-- WORK REQUEST --
Which lines of the records below contain the word "target"? Report each of them in full.
____
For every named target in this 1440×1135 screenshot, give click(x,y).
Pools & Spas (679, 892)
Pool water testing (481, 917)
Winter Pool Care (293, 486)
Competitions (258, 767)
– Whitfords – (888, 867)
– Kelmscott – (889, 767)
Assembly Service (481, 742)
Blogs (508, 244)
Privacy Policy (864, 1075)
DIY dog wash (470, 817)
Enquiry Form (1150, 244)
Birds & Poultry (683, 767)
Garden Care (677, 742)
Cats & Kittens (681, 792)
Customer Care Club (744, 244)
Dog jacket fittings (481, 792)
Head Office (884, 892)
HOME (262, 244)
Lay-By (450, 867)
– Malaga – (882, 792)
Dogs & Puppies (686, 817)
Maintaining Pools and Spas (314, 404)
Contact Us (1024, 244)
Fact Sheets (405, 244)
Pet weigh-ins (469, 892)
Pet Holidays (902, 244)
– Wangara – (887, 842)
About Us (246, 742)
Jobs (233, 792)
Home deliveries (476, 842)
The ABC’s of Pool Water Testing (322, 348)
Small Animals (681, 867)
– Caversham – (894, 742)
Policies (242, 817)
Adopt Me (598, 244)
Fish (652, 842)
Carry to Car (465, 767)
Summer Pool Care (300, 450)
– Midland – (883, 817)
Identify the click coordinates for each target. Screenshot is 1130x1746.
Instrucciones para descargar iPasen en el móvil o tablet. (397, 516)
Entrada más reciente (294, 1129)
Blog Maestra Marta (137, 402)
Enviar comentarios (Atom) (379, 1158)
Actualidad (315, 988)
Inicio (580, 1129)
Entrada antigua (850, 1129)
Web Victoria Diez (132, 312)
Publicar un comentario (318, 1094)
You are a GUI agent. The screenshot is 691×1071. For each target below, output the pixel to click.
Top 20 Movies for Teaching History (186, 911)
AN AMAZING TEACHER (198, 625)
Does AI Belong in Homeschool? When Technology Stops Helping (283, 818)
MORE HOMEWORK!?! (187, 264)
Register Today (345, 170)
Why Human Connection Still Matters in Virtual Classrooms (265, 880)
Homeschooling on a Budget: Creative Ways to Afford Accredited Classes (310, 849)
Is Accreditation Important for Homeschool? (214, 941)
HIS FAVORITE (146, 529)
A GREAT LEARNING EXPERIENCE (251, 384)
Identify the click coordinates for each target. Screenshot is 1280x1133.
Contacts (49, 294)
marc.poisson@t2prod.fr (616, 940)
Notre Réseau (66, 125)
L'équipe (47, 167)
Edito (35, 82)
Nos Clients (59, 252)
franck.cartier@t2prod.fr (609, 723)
____
-- EXERCISE ANSWER --
For every named target in this 1440×1135 screenshot, give click(x,y).
Identify the click coordinates for each target. Screenshot is 1130x1746.
You are a GUI agent. The screenshot is 691×1071. For each target below, output the pixel to click.
Identify the click coordinates for each target. Screenshot is 1280x1133.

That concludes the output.